Under his supervision, public trust in the SLP has plummeted. Independent monitoring groups estimate that: 70% of citizens no longer believe the police act impartially and over 60% of officers admit they “cannot meet basic needs” from their salaries.
Reports of rights violations, arbitrary detentions, and selective enforcement have doubled since 2022. This is not coincidence. It is the direct outcome of failed leadership.
A Force That Has Fallen Below Minimum Policing Standards:
When a national police force cannot provide its officers with uniforms, boots, fuel, stationery, or food rations, it loses its operational authority. But when it cannot uphold justice, fairness, and professionalism, it loses its moral authority.
The SLP today faces both crises simultaneously. Ask citizens in Lumley, Calaba Town, Waterloo, Kenema, Makeni and Koidu, they will tell you the same story: That the police are now seen not as protectors, but as predators.
Ask junior officers privately; they will tell you:
“We are suffering. There is no support from above.”
Where Then Is The Accountability and Who Benefits From This Decline?

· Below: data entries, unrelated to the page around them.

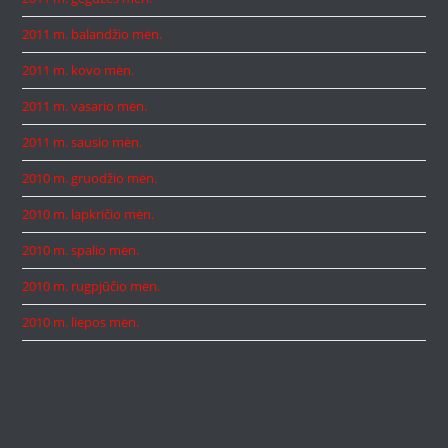
2011 m. balandžio mėn.
2011 m. kovo mėn.
2011 m. vasario mėn.
2011 m. sausio mėn.
2010 m. gruodžio mėn.
2010 m. lapkričio mėn.
2010 m. spalio mėn.
2010 m. rugpjūčio mėn.
2010 m. liepos mėn.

Uniforms are being commercialized. Welfare is being withheld. Promotions are allegedly being sold. Operational discipline has eroded. And yet no one is held responsible. If this is not collapse, what is it?
The Status quo Is A Threat To National Security:
When the police become impoverished, demoralized, and corruptible, the entire nation becomes vulnerable. Criminal networks thrive. Drug trafficking expands. Political militants exploit security gaps. Citizens lose trust in state institutions.
No country can progress when its police force is decaying from the inside out.
The Path Forward Must Be Non-negotiable:
As way of fixing of such egregious institutional mishap, it will be good that the Sierra Leone Police Council chaired by the Vice President, Ministry of Internal Affairs undertake the following quick-fix measures to avoid the Sierra Leone Police from total collapse and decay. They include:
- Immediate clearance of all welfare arrears owed to officers.
- Independent auditing of the police logistics and supply chain—especially the uniform procurement system.
- Public disclosure of the IGP’s tenure status and the basis of any extension request.
- Restructuring of the top command to restore discipline and integrity.
- Strict enforcement of accountability across all ranks.
- Resetting community-police trust through public reforms and transparent action.
Until these measures are taken, the Sierra Leone Police will remain a dangerously weakened institution, unfit to secure the peace, the laws and the people it is constitutionally mandated to protect.
This decline is real. It is measurable and certainly, it must be confronted and that time is now.